ASSIGNMENT: Copy out each line below in which the string "session" appears.

EXERCISE INPUT:
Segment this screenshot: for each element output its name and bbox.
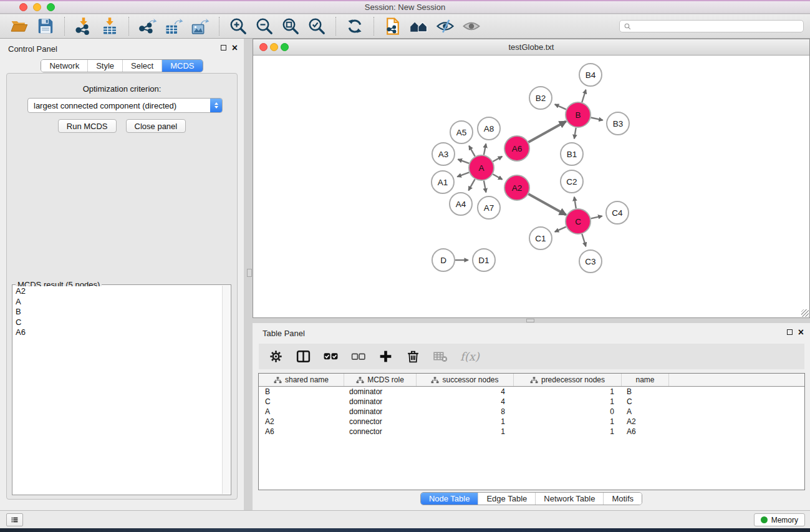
tab-style[interactable]: Style bbox=[87, 60, 122, 72]
float-panel-icon[interactable] bbox=[221, 45, 226, 51]
export-image-button[interactable] bbox=[188, 16, 212, 37]
network-window-titlebar[interactable]: testGlobe.txt bbox=[253, 39, 809, 56]
save-session-button[interactable] bbox=[34, 16, 57, 37]
tab-node-table[interactable]: Node Table bbox=[421, 493, 478, 505]
select-all-rows-button[interactable] bbox=[321, 349, 340, 364]
hide-graphics-details-button[interactable] bbox=[433, 16, 457, 37]
column-header-shared-name[interactable]: shared name bbox=[259, 374, 344, 386]
edge-B-B3[interactable] bbox=[591, 118, 603, 120]
edge-A6-B[interactable] bbox=[528, 122, 566, 142]
close-table-panel-icon[interactable]: × bbox=[798, 329, 804, 336]
tab-edge-table[interactable]: Edge Table bbox=[478, 493, 535, 505]
show-graphics-details-button[interactable] bbox=[460, 16, 483, 37]
node-C1[interactable]: C1 bbox=[529, 227, 552, 249]
tab-mcds[interactable]: MCDS bbox=[162, 60, 202, 72]
edge-B-B2[interactable] bbox=[555, 104, 566, 109]
node-A[interactable]: A bbox=[469, 155, 494, 180]
zoom-selected-button[interactable] bbox=[305, 16, 329, 37]
table-row[interactable]: Adominator80A bbox=[259, 407, 804, 417]
mcds-result-list[interactable]: A2ABCA6 bbox=[13, 286, 221, 494]
memory-button[interactable]: Memory bbox=[754, 513, 805, 526]
delete-columns-button[interactable] bbox=[403, 349, 423, 364]
table-row[interactable]: A6connector11A6 bbox=[259, 427, 804, 437]
edge-A-A1[interactable] bbox=[457, 172, 469, 177]
edge-A-A2[interactable] bbox=[493, 174, 502, 180]
node-A2[interactable]: A2 bbox=[504, 175, 529, 200]
node-A5[interactable]: A5 bbox=[450, 121, 473, 143]
column-header-name[interactable]: name bbox=[622, 374, 669, 386]
node-D1[interactable]: D1 bbox=[473, 249, 495, 271]
edge-C-C2[interactable] bbox=[574, 197, 576, 209]
node-A6[interactable]: A6 bbox=[504, 136, 529, 161]
mcds-result-item[interactable]: A2 bbox=[13, 286, 221, 297]
search-input[interactable] bbox=[632, 21, 799, 31]
node-C4[interactable]: C4 bbox=[606, 201, 629, 224]
node-C3[interactable]: C3 bbox=[579, 250, 602, 273]
close-panel-icon[interactable]: × bbox=[232, 44, 238, 51]
table-row[interactable]: Bdominator41B bbox=[259, 387, 804, 397]
node-A8[interactable]: A8 bbox=[478, 117, 500, 140]
node-B3[interactable]: B3 bbox=[607, 112, 629, 135]
node-A4[interactable]: A4 bbox=[450, 193, 472, 215]
tab-network-table[interactable]: Network Table bbox=[535, 493, 603, 505]
network-from-file-button[interactable] bbox=[381, 16, 405, 37]
table-row[interactable]: Cdominator41C bbox=[259, 397, 804, 407]
table-settings-button[interactable] bbox=[266, 349, 286, 364]
close-panel-button[interactable]: Close panel bbox=[126, 119, 186, 133]
table-row[interactable]: A2connector11A2 bbox=[259, 417, 804, 427]
node-A7[interactable]: A7 bbox=[478, 196, 500, 219]
open-session-button[interactable] bbox=[7, 16, 31, 37]
mcds-result-item[interactable]: C bbox=[13, 317, 221, 328]
zoom-in-button[interactable] bbox=[226, 16, 250, 37]
optimization-criterion-select[interactable]: largest connected component (directed) bbox=[27, 98, 223, 113]
window-resize-handle[interactable] bbox=[801, 309, 809, 317]
zoom-out-button[interactable] bbox=[253, 16, 276, 37]
edge-A-A3[interactable] bbox=[458, 160, 470, 163]
edge-A-A4[interactable] bbox=[468, 179, 475, 190]
import-network-button[interactable] bbox=[72, 16, 95, 37]
delete-table-button[interactable] bbox=[431, 349, 450, 364]
network-canvas[interactable]: B4B2BB3A8A5A6A3B1AC2A1A2A4A7C4CC1DD1C3 bbox=[253, 56, 809, 317]
tab-select[interactable]: Select bbox=[122, 60, 162, 72]
mcds-result-scrollbar[interactable] bbox=[222, 286, 230, 494]
vertical-splitter-handle[interactable] bbox=[247, 269, 252, 277]
node-D[interactable]: D bbox=[432, 249, 455, 271]
node-A1[interactable]: A1 bbox=[432, 171, 454, 193]
tab-motifs[interactable]: Motifs bbox=[603, 493, 642, 505]
export-network-button[interactable] bbox=[136, 16, 160, 37]
task-history-button[interactable] bbox=[6, 513, 23, 526]
import-table-button[interactable] bbox=[98, 16, 122, 37]
function-builder-button[interactable]: f(x) bbox=[458, 350, 481, 363]
run-mcds-button[interactable]: Run MCDS bbox=[58, 119, 117, 133]
edge-B-B4[interactable] bbox=[582, 90, 586, 102]
column-header-predecessor-nodes[interactable]: predecessor nodes bbox=[514, 374, 622, 386]
node-A3[interactable]: A3 bbox=[432, 143, 455, 165]
open-browser-button[interactable] bbox=[407, 16, 431, 37]
edge-A-A6[interactable] bbox=[493, 157, 502, 162]
edge-C-C1[interactable] bbox=[555, 227, 566, 232]
node-B1[interactable]: B1 bbox=[561, 143, 583, 165]
edge-A-A5[interactable] bbox=[469, 146, 475, 157]
tab-network[interactable]: Network bbox=[41, 60, 87, 72]
mcds-result-item[interactable]: A bbox=[13, 297, 221, 307]
edge-B-B1[interactable] bbox=[574, 128, 576, 139]
refresh-view-button[interactable] bbox=[343, 16, 367, 37]
zoom-fit-button[interactable] bbox=[279, 16, 302, 37]
node-C2[interactable]: C2 bbox=[561, 170, 583, 193]
horizontal-splitter-handle[interactable] bbox=[526, 319, 534, 322]
show-column-button[interactable] bbox=[294, 349, 313, 364]
column-header-mcds-role[interactable]: MCDS role bbox=[344, 374, 417, 386]
edge-C-C3[interactable] bbox=[582, 234, 586, 246]
edge-A-A7[interactable] bbox=[484, 181, 486, 193]
edge-A-A8[interactable] bbox=[484, 144, 486, 155]
create-column-button[interactable] bbox=[376, 349, 395, 364]
export-table-button[interactable] bbox=[162, 16, 186, 37]
mcds-result-item[interactable]: B bbox=[13, 307, 221, 317]
node-B4[interactable]: B4 bbox=[579, 64, 602, 86]
search-box[interactable] bbox=[619, 20, 804, 32]
float-table-panel-icon[interactable] bbox=[787, 329, 793, 335]
edge-C-C4[interactable] bbox=[591, 216, 602, 218]
mcds-result-item[interactable]: A6 bbox=[13, 327, 221, 338]
column-header-successor-nodes[interactable]: successor nodes bbox=[417, 374, 514, 386]
node-B2[interactable]: B2 bbox=[529, 87, 552, 109]
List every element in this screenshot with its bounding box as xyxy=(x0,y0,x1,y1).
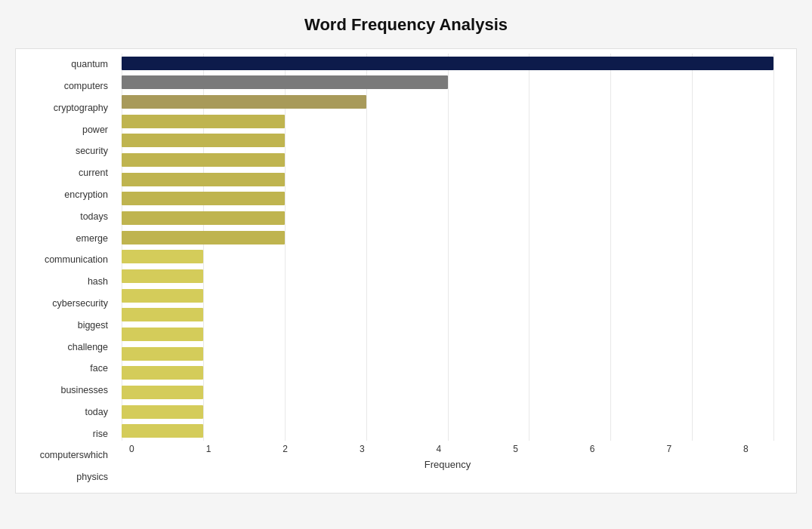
bar-row xyxy=(122,131,773,151)
grid-line xyxy=(773,54,774,441)
bar-row xyxy=(122,150,773,170)
x-tick: 5 xyxy=(513,444,590,454)
bar-row xyxy=(122,92,773,112)
bar-row xyxy=(122,112,773,131)
bar xyxy=(122,328,203,341)
bar xyxy=(122,95,366,109)
bar-row xyxy=(122,286,773,306)
bar xyxy=(122,134,285,147)
y-label: computers xyxy=(64,76,108,96)
y-label: encryption xyxy=(64,185,108,205)
y-axis-labels: quantumcomputerscryptographypowersecurit… xyxy=(16,49,114,493)
bar-row xyxy=(122,248,773,267)
bar-row xyxy=(122,73,773,93)
x-tick: 8 xyxy=(743,444,751,454)
x-tick: 0 xyxy=(129,444,206,454)
bars-and-grid: 012345678 Frequency xyxy=(114,49,796,493)
x-axis: 012345678 xyxy=(122,444,773,454)
y-label: emerge xyxy=(76,229,108,248)
bar-row xyxy=(122,402,773,422)
chart-area: quantumcomputerscryptographypowersecurit… xyxy=(15,48,797,494)
grid-and-bars xyxy=(122,54,773,441)
y-label: todays xyxy=(80,207,108,226)
bar-row xyxy=(122,54,773,73)
y-label: hash xyxy=(88,272,108,291)
chart-title: Word Frequency Analysis xyxy=(15,15,797,35)
y-label: communication xyxy=(45,251,108,270)
x-tick: 6 xyxy=(590,444,667,454)
y-label: today xyxy=(85,402,108,422)
bar-row xyxy=(122,266,773,286)
bars-column xyxy=(122,54,773,441)
y-label: face xyxy=(90,359,108,379)
bar xyxy=(122,405,203,419)
bar-row xyxy=(122,421,773,441)
x-tick: 3 xyxy=(360,444,437,454)
chart-container: Word Frequency Analysis quantumcomputers… xyxy=(0,0,812,529)
bar-row xyxy=(122,208,773,228)
bar xyxy=(122,269,203,283)
y-label: cryptography xyxy=(54,98,108,118)
bar xyxy=(122,115,285,128)
bar xyxy=(122,57,773,70)
y-label: challenge xyxy=(67,337,108,357)
bar xyxy=(122,250,203,263)
y-label: businesses xyxy=(60,380,108,400)
bar xyxy=(122,211,285,225)
bar xyxy=(122,424,203,438)
bar xyxy=(122,386,203,399)
bar xyxy=(122,231,285,245)
bar xyxy=(122,75,448,89)
y-label: rise xyxy=(93,424,108,444)
chart-inner: quantumcomputerscryptographypowersecurit… xyxy=(16,49,796,493)
bar xyxy=(122,366,203,380)
bar-row xyxy=(122,383,773,402)
bar-row xyxy=(122,170,773,189)
bar-row xyxy=(122,324,773,344)
bar-row xyxy=(122,344,773,364)
y-label: biggest xyxy=(78,315,108,335)
x-tick: 4 xyxy=(437,444,514,454)
y-label: security xyxy=(76,142,108,161)
x-tick: 7 xyxy=(666,444,743,454)
bar xyxy=(122,308,203,321)
bar xyxy=(122,173,285,186)
x-tick: 1 xyxy=(206,444,283,454)
bar xyxy=(122,153,285,167)
x-tick: 2 xyxy=(283,444,360,454)
bar-row xyxy=(122,228,773,248)
y-label: physics xyxy=(76,468,108,487)
y-label: cybersecurity xyxy=(52,294,108,313)
bar xyxy=(122,347,203,361)
bar-row xyxy=(122,306,773,325)
y-label: computerswhich xyxy=(40,446,108,466)
x-axis-label: Frequency xyxy=(122,459,773,470)
bar xyxy=(122,289,203,303)
bar-row xyxy=(122,364,773,383)
bar-row xyxy=(122,189,773,209)
y-label: quantum xyxy=(71,54,108,74)
bar xyxy=(122,192,285,205)
y-label: current xyxy=(79,163,108,183)
y-label: power xyxy=(82,120,108,140)
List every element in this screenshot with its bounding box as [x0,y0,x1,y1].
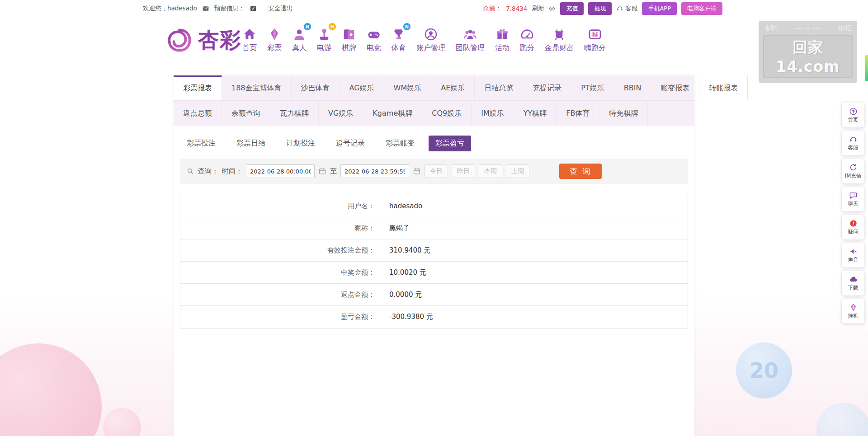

WRITTEN ANSWER:
save-session-button[interactable] bbox=[34, 16, 57, 37]
open-session-button[interactable] bbox=[7, 16, 31, 37]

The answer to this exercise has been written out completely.